Well, to get started, you have to understand a couple of forex terms.
Spread
The spread is the difference between the price that you can sell currency at (Bid) and the price you can buy currency at (Ask). For instance, the customer will buy from the market-maker at the higher "ask" price, and will sell at the lower "bid" price, thus giving up the "spread" as the cost of completing the trade. The spread on majors is usually 3 pips under normal market conditions.
Pips
A pip is the smallest unit by which a cross price quote changes. When trading Forex you will often hear that there is a 3-pip spread when you trade the majors. This spread is revealed when you compare the bid and the ask price, for example EURUSD is quoted at a bid price of 0.9875 and an ask price of 0.9878. The difference is USD 0.0003, which is equal to 3 “pips”. On a contract or position, the value of a pip can easily be calculated. You know that the EURUSD is quoted with four decimals, so all you have to do is cancel out the four zeros on the amount you trade and you will have the value of one pip. Thus, on a EURUSD 100,000 contract, one pip is USD 10. On a USDJPY 100,000 contract, one pip is equal to 1000 yen, because USDJPY is quoted with only two decimals.
Trading Scenarios Encountered
Trading Rising Prices
If you believe that the pound will strengthen against the yen you'll want to buy pound now and sell it back later at a higher price.
You open a trade and buy pound: GBPJPY is quoted at Bid 145.60 and Ask 145.68, which meant you can sell 1 pound for 145.60 yen or buy 1 pound for 145.68 yen.

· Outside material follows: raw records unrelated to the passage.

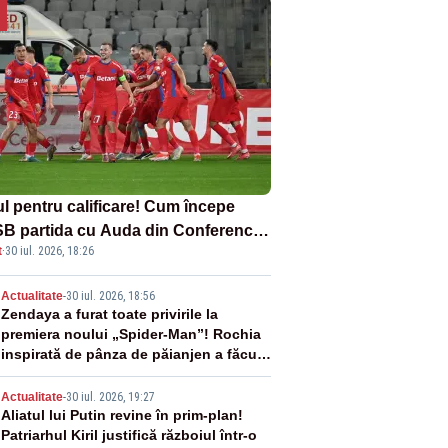
ul pentru calificare! Cum începe
B partida cu Auda din Conference
t
·
30 iul. 2026, 18:26
gue
2
Actualitate
-
30 iul. 2026, 18:56
Zendaya a furat toate privirile la
premiera noului „Spider-Man”! Rochia
inspirată de pânza de păianjen a făcut
senzație
3
Actualitate
-
30 iul. 2026, 19:27
Aliatul lui Putin revine în prim-plan!
Patriarhul Kiril justifică războiul într-o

You buy pound at the Ask price which is 145.68.
The market moves in your favour: Pound strengthened and GBPJPY is quoted at Bid 146.50 and Ask 146.58.
You close the trade which sells pound: You sold pound at the Bid price which is 146.50.
Profit in pips: (145.68-146.50) X 100 = 82
Trading Falling Prices
On the other hand, if you believe that the pound will weaken against the yen, you'll want to sell GBPJPY.
You open a trade and sell pound: GBPJPY is quoted at Bid 145.60 and Ask 145.68 and you sold pound at the Bid price which is 145.60.
The market moves in your favour: Pound weakened and GBPJPY is quoted at Bid 144.50 and Ask 144.58.
You close the trade which in turn buys pound: You bought pound at the Ask price which is 144.58.
Profit in pips: (145.60-144.58) X 100 = 102
Note: Your size of trade is the one that determine your profit in USD.
Footnote: Most of the contents were quoted and taken from wikipedia.com and forextrading.com.